For weight maintenance or muscle gain goals, you can be a bit more liberal about eating back extra activity calories.

Tips for determining your calorie needs after exercise

Here are some tips for fine-tuning how many exercise calories you should eat back for your goals:

Track calories burned more accurately

Use a heart rate monitor or talk test to estimate intensity level instead of machine readouts.

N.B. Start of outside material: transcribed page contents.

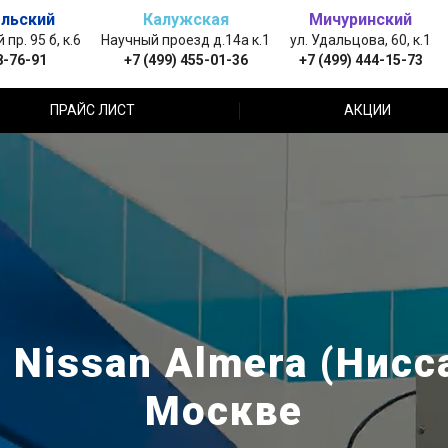
льский
Калужская
Мичуринский
пр. 95 б, к.6
Научный проезд д.14а к.1
ул. Удальцова, 60, к.1
8-76-91
+7 (499) 455-01-36
+7 (499) 444-15-73
ПРАЙС ЛИСТ
АКЦИИ
Nissan Almera (Нисс
Москве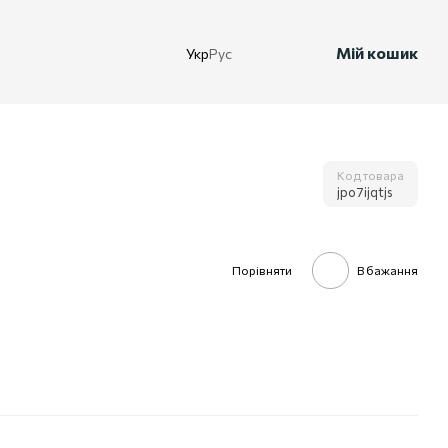
Мій кошик
Укр
Рус
Код товара
jpo7ijqtjs
Порівняти
В бажання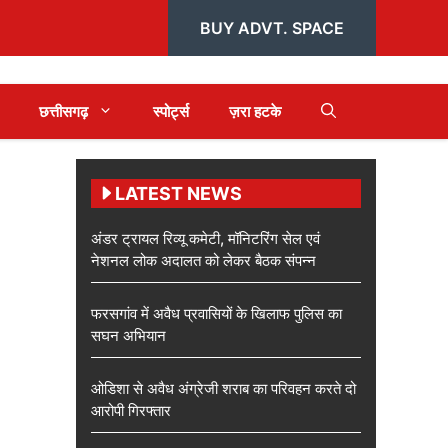
BUY ADVT. SPACE
छत्तीसगढ़
स्पोर्ट्स
ज़रा हटके
LATEST NEWS
अंडर ट्रायल रिव्यू कमेटी, मॉनिटरिंग सेल एवं
नेशनल लोक अदालत को लेकर बैठक संपन्न
फरसगांव में अवैध प्रवासियों के खिलाफ पुलिस का
सघन अभियान
ओडिशा से अवैध अंग्रेजी शराब का परिवहन करते दो
आरोपी गिरफ्तार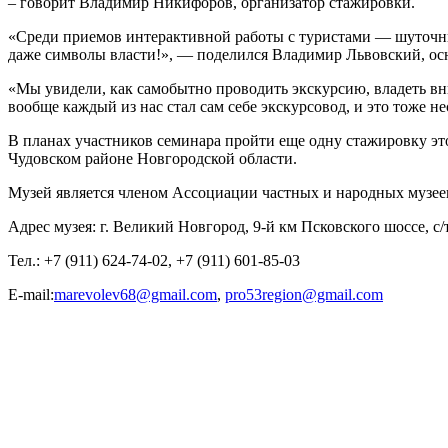
– говорит Владимир Никифоров, организатор стажировки.
«Среди приемов интерактивной работы с туристами — шуточны
даже символы власти!», — поделился Владимир Львовский, ос
«Мы увидели, как самобытно проводить экскурсию, владеть в
вообще каждый из нас стал сам себе экскурсовод, и это тоже 
В планах участников семинара пройти еще одну стажировку эт
Чудовском районе Новгородской области.
Музей является членом Ассоциации частных и народных музее
Адрес музея: г. Великий Новгород, 9-й км Псковского шоссе, с
Тел.: +7 (911) 624-74-02, +7 (911) 601-85-03
E-mail:
marevolev68@gmail.com
,
pro53region@gmail.com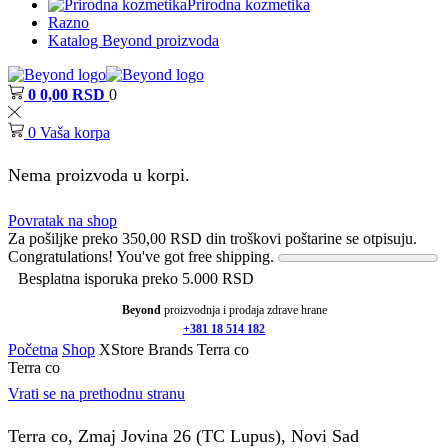
Prirodna kozmetika
Razno
Katalog Beyond proizvoda
0
0,00
RSD
0
0
Vaša korpa
Nema proizvoda u korpi.
Povratak na shop
Za pošiljke preko
350,00
RSD
din troškovi poštarine se otpisuju.
Congratulations! You've got free shipping.
Besplatna isporuka preko 5.000 RSD
Beyond
proizvodnja i prodaja zdrave hrane
+381 18 514 182
Početna
Shop
XStore Brands
Terra co
Terra co
Vrati se na prethodnu stranu
Terra co, Zmaj Jovina 26 (TC Lupus), Novi Sad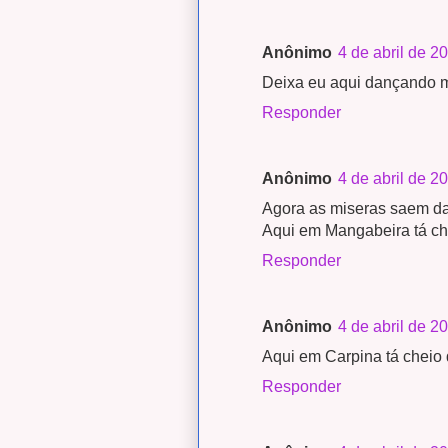
Anônimo
4 de abril de 2
Deixa eu aqui dançando 
Responder
Anônimo
4 de abril de 2
Agora as miseras saem da 
Aqui em Mangabeira tá ch
Responder
Anônimo
4 de abril de 2
Aqui em Carpina tá cheio 
Responder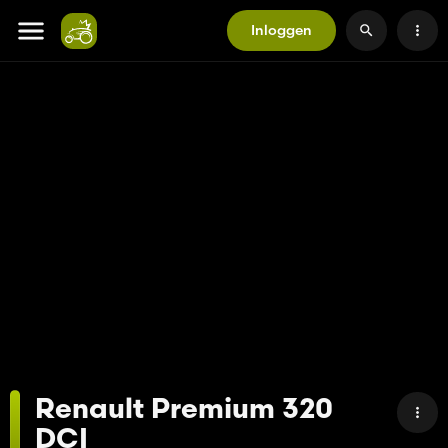
Inloggen
Renault Premium 320
DCI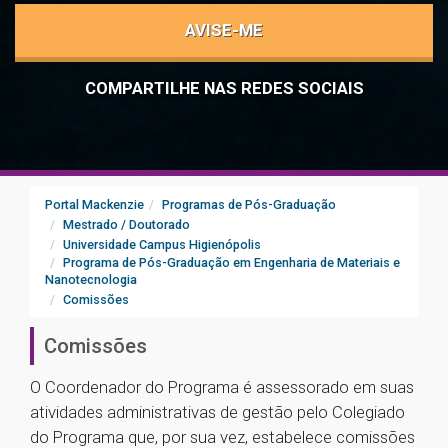
AVISE-ME
COMPARTILHE NAS REDES SOCIAIS
Portal Mackenzie
Programas de Pós-Graduação
Mestrado / Doutorado
Universidade Campus Higienópolis
Programa de Pós-Graduação em Engenharia de Materiais e
Nanotecnologia
Comissões
Comissões
O Coordenador do Programa é assessorado em suas
atividades administrativas de gestão pelo Colegiado
do Programa que, por sua vez, estabelece comissões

Adjust intake based on hunger

Eat back enough calories to feel satisfied and fueled for your next workout.

Monitor changes in weight

If your weight is trending up or down, adjust calorie intake accordingly.

Consider individual factors

Such as your body size, workout program, genetics and more. Tweak intake based on your unique needs.

Experiment over time

Gradually adjust how many exercise calories you eat back to find the right balance.

Be patient and listen to your body’s hunger and satiety cues when fine-tuning your personal calorie needs.

Conclusion

How many exercise calories you should eat back depends largely on your goals. For weight loss, eat back 30-50%, focusing on high quality nutrition. To build muscle, eat back 50-75% with sufficient protein. For weight maintenance, starting with 75-90% is a good guideline.

Monitor your hunger, energy and progress over time. Increase or reduce exercised calories as needed to achieve your desired results. Focus on whole foods and not just empty calories. With consistent training and smart nutrition, you will make progress towards your fitness goals.